Pausengespräch

Wovon reden wir, wenn wir von Beratung reden?

Nicht ums Verstehen geht es, sondern ums Erfassen

Ich Berichte über meinen Zustand als Pensionär. »Die Kontakte reißen ab. Ich kann mir dabei zusehen, wie ich bedeutungslos werde. Erst viele Versprechungen (à la „ich melde mich“), eigene Versuche enden an der Mauer des Kalenders auf der anderen Seite.

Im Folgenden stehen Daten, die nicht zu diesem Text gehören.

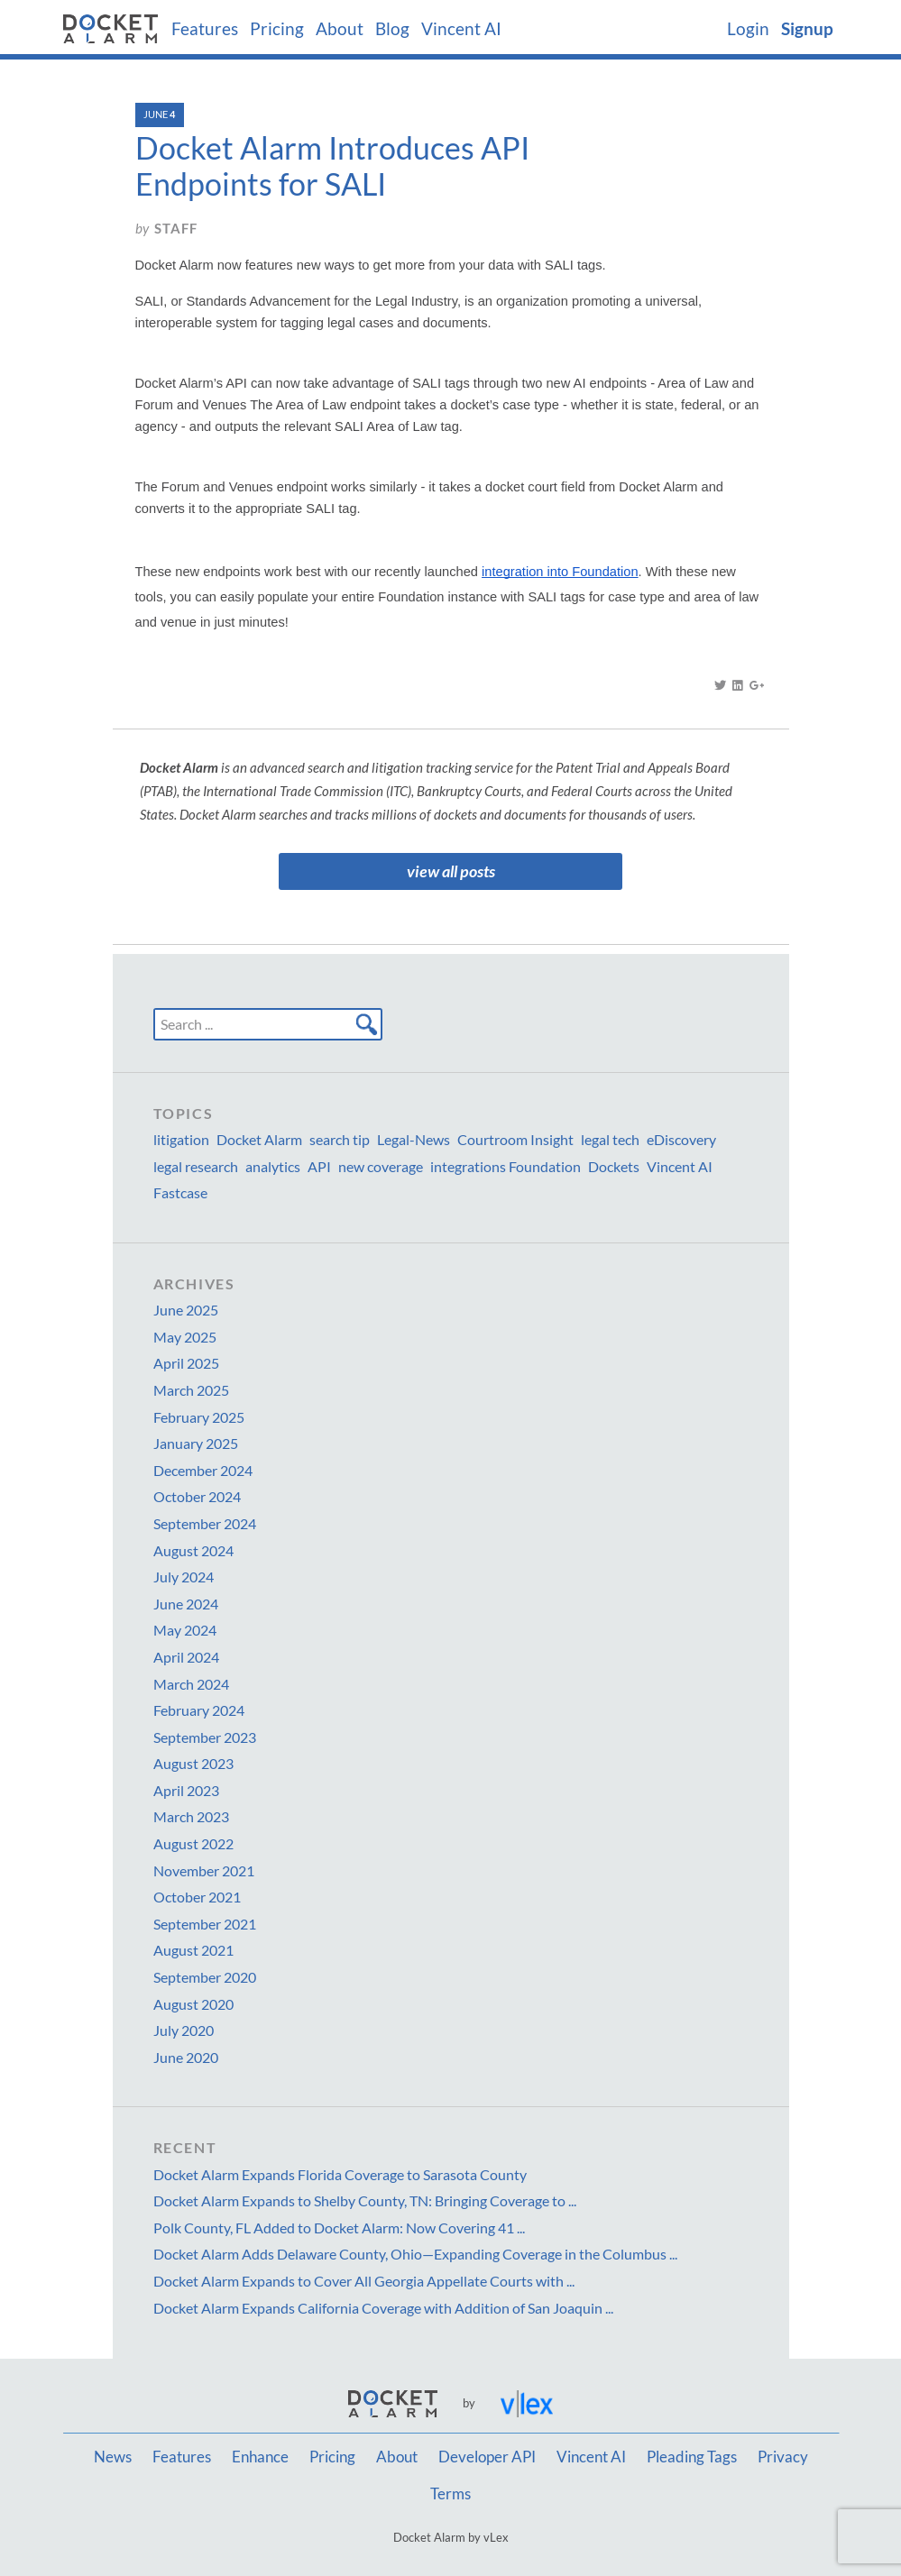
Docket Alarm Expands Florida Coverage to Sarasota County (340, 2174)
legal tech (610, 1139)
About (339, 29)
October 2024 (197, 1496)
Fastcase (180, 1192)
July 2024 (183, 1576)
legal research (195, 1166)
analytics (272, 1166)
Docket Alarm (259, 1139)
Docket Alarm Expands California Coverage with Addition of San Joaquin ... (383, 2307)
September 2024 (204, 1523)
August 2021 (193, 1949)
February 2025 (198, 1417)
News (113, 2457)
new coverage (380, 1166)
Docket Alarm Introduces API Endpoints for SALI (332, 166)
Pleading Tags (692, 2457)
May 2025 (184, 1336)
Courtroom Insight (515, 1139)
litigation (181, 1139)
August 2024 (193, 1550)
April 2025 (186, 1362)
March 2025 (191, 1389)
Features (204, 29)
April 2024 (186, 1656)
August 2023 (193, 1763)
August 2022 (193, 1843)
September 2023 (204, 1737)
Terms (450, 2494)
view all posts (451, 871)
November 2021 (203, 1870)
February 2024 (198, 1710)
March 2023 (191, 1816)
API (319, 1166)
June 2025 (185, 1309)
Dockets (613, 1166)
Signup (807, 29)
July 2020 (183, 2030)
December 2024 (203, 1470)
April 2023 (186, 1790)
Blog (392, 29)
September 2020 (204, 1976)
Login (748, 29)
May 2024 (184, 1629)
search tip (339, 1139)
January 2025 (195, 1443)
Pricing (277, 29)
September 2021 (204, 1923)
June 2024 (185, 1603)
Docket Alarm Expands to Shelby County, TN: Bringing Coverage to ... (364, 2200)
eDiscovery (681, 1139)
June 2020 (185, 2057)
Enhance (260, 2457)
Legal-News (413, 1139)
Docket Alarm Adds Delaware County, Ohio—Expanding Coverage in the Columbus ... (415, 2253)
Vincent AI (461, 29)
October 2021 (197, 1896)
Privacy (783, 2457)
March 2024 (191, 1683)
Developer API (487, 2457)
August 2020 (193, 2003)
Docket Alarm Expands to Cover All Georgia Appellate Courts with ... (364, 2280)
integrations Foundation (505, 1166)
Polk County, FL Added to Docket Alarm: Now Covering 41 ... (339, 2227)
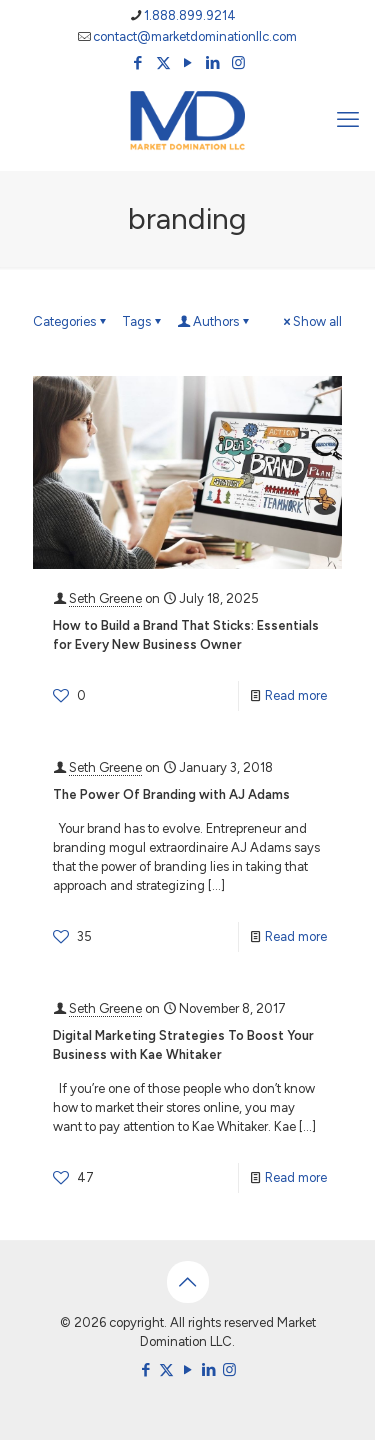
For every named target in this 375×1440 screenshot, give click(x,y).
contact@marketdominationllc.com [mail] (195, 36)
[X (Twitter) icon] (163, 63)
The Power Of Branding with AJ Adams (171, 794)
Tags (143, 321)
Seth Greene (105, 598)
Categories (71, 321)
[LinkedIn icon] (213, 63)
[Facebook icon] (138, 63)
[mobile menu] (348, 120)
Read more (296, 695)
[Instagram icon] (238, 63)
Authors (214, 321)
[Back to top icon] (188, 1282)
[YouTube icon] (188, 63)
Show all (311, 321)
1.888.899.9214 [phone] (190, 15)
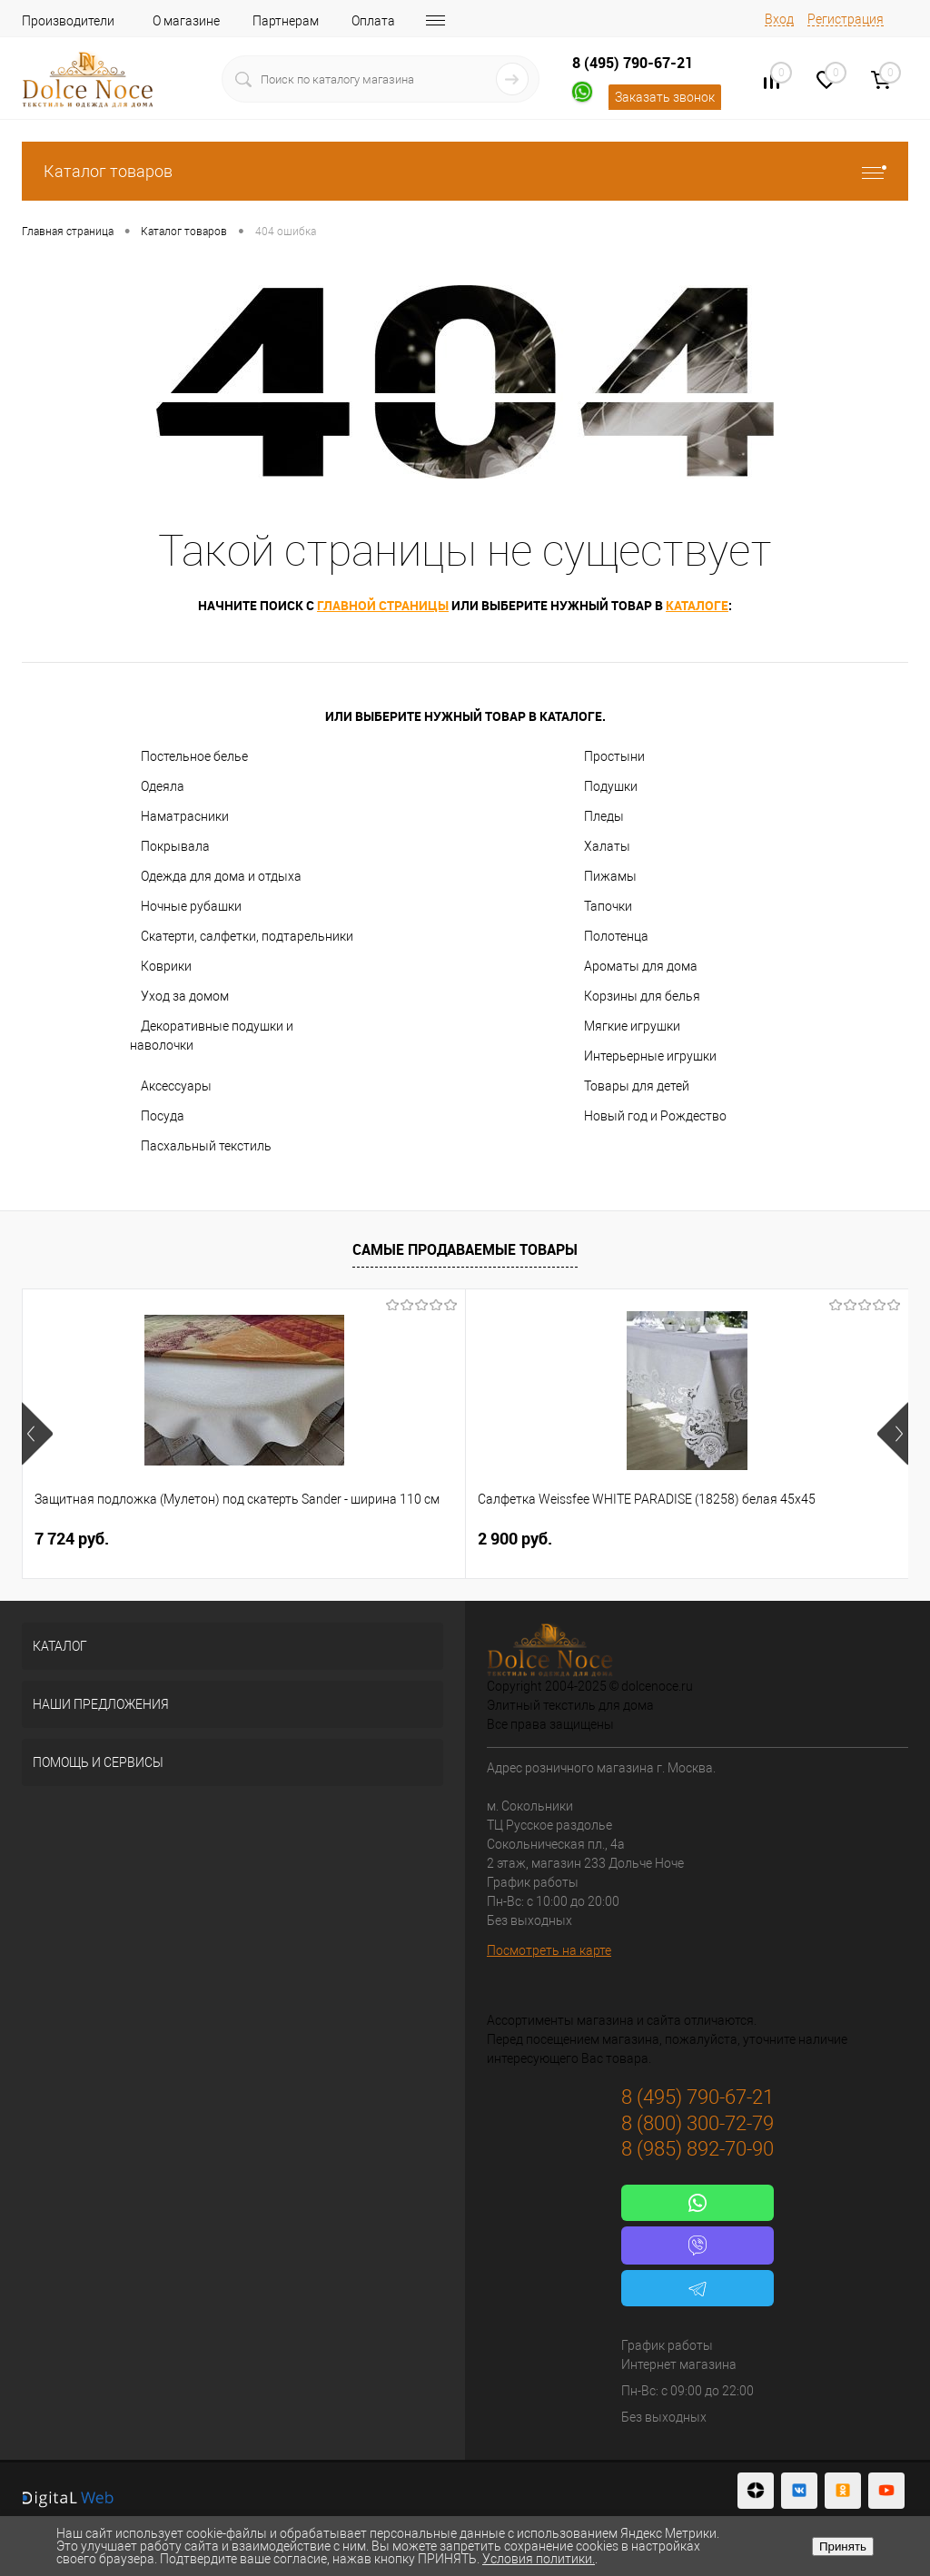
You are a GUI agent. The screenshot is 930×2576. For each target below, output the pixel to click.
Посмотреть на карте (549, 1950)
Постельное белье (194, 756)
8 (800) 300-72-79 (697, 2123)
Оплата (373, 21)
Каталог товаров (465, 171)
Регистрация (845, 19)
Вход (779, 19)
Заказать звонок (665, 97)
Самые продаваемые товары (465, 1249)
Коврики (166, 966)
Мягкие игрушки (632, 1026)
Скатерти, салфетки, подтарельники (247, 936)
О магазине (186, 21)
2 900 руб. (367, 1538)
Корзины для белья (642, 996)
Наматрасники (185, 816)
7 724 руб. (72, 1538)
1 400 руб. (663, 1538)
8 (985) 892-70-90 (697, 2148)
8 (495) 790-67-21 (632, 63)
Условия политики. (538, 2558)
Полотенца (616, 936)
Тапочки (608, 906)
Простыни (614, 756)
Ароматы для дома (641, 966)
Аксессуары (176, 1086)
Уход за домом (185, 996)
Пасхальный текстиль (206, 1146)
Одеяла (162, 786)
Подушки (611, 786)
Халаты (607, 846)
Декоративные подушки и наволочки (211, 1035)
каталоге (697, 605)
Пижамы (610, 876)
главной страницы (383, 605)
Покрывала (175, 846)
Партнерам (285, 21)
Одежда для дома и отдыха (221, 876)
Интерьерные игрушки (650, 1056)
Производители (68, 21)
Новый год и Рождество (655, 1116)
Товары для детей (636, 1086)
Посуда (162, 1116)
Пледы (604, 816)
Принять (842, 2546)
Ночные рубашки (191, 906)
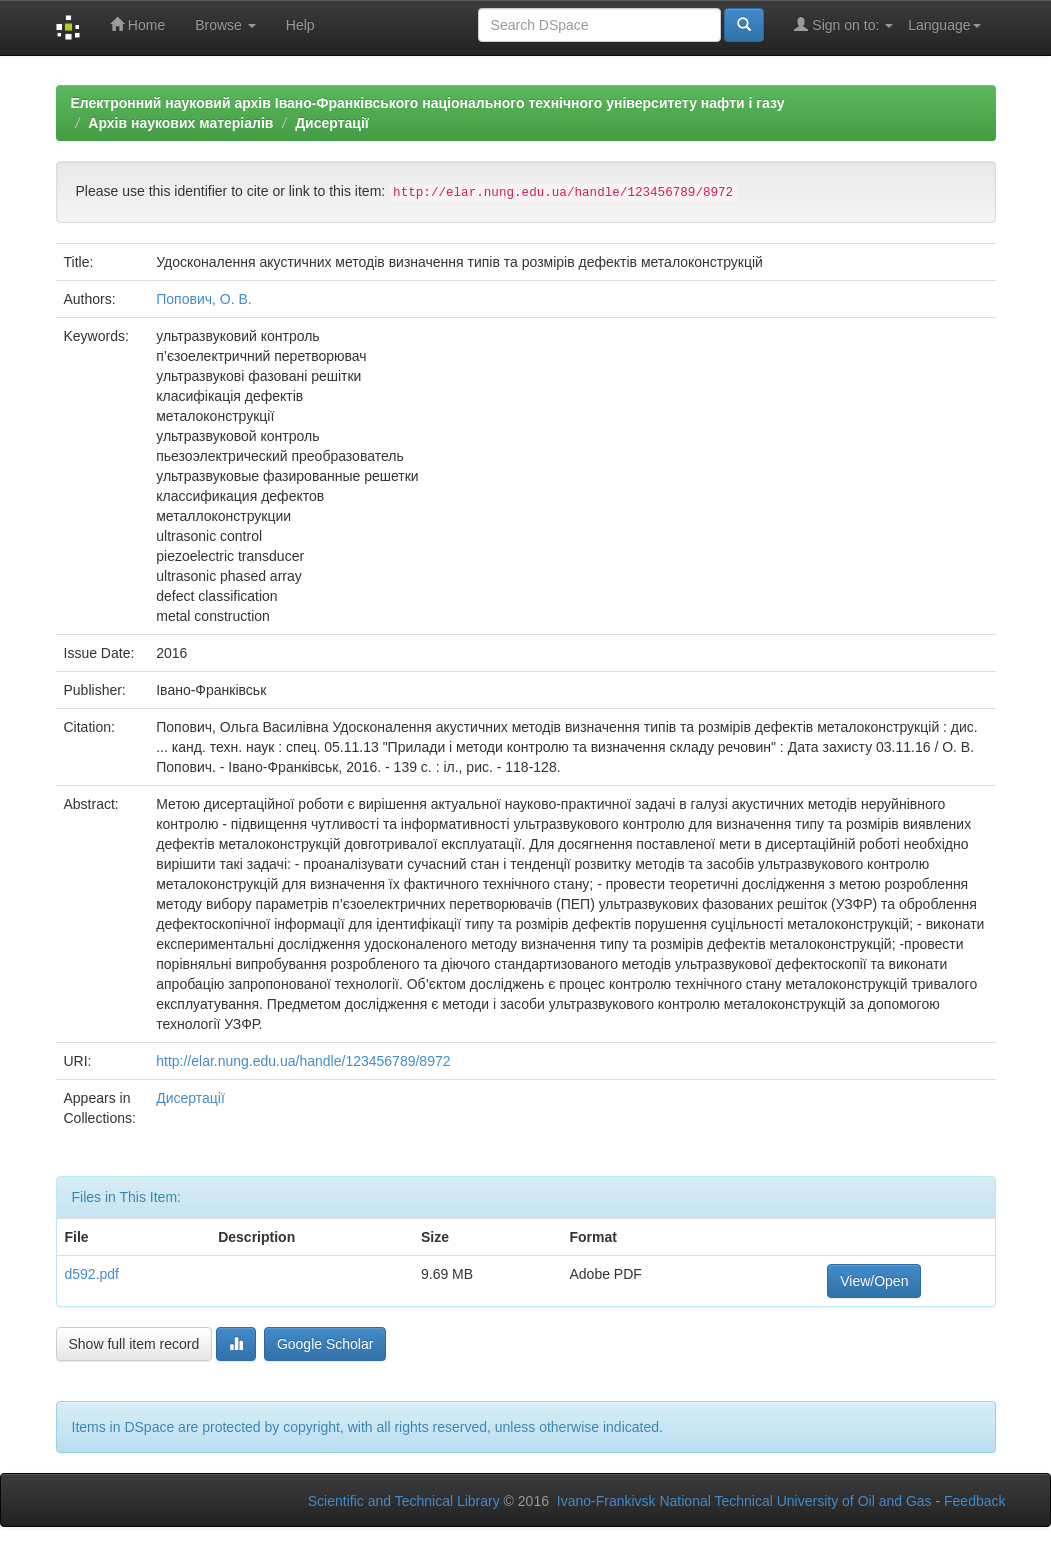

Mein Gesprächspartner erklärt das als üblich. Diese ‚Wir-Sehen-Uns‘-Bekundungen seien Freundlichkeiten, die dem schnellen Tagesgeschäft nicht standhielten. Es müsse ja gar nicht um rein Freundschaftliches gehen. Das fachliche Interesse ende doch nicht an Altersgrenze – oder doch? Er erzählt von Organisationen, die Traditionen von Treffen der Ex-Mitglieder abhalten. Interessanterweise allesamt nicht psychosozial.
Vielleicht eine vorschnelle Annahme: Warum nicht die psychosozialen Menschen? Ich: »Sie haben keine Idee von Fachlichkeit, sondern nur vom Helfen und Gutsein«, ist meine These. (Letztlich handelt es sich wohl um Charity, wie ich jetzt denke.) »Fachliche Bezüge existieren kaum und sind kein Band.«
Er spricht von einem Phänomen der Praxis: Hatten wir das nicht schon mal? Wie haben wir das damals gesehen und bearbeitet. Das werde aber kaum in Betracht gezogen. Die Alten winkten oft ab: Das kennen wir schon. So haben wir das immer gemacht. Die Jungen fühlen sich nicht ernst genommen. Und sie fühlten sich entwertet. Haben sie denn nichts Wichtiges gelernt? Es gibt schon einen professoralen Begriff dafür, der mir leider entfallen ist.
Die Verachtung des Historischen führt zu einer Entwertung menschlicher und fachlicher Erfahrung und Arbeit. Der Gedächtnisverlust ist gewollt und bequem. Er ist Ausdruck der Gefügigkeitserwartung staatlicher Steuerungs- und Kontrollinteressen. Sie werden auch vermittelt über „freie“ Träger weitergegeben. Das hohe Tempo und die Kontrolldichte sickern als vermeintlich unausweichbare Ereignisse in die Gehirne der Psychosozialen/Helfer ein: das Historische (wie haben wir das früher gesehen und gemacht, wie ist es „dazu“ gekommen?) und damit die Erkennbarkeit von Strukturen der Arbeit, die wiederum das Arbeitsergebnis beeinflussen, haben den Charakter von verzichtbarem Lusxus angenommen. Die Verachtung des Historischen und seine Tabuisierung sind bequem, weil sie den Alten die Anstrengung der Kritik und Aus-einander-setzung erspart. Die Jungen, die das zurecht empörend finden, verachten die Alten. Und werden scharf auf Reform. Die ein Staat oder eine Großorganisation gern verspricht. Natürlich im Sinn der Rationalisierung und intelligenten Steuerung, s. Schule, siehe Jugendhilfe.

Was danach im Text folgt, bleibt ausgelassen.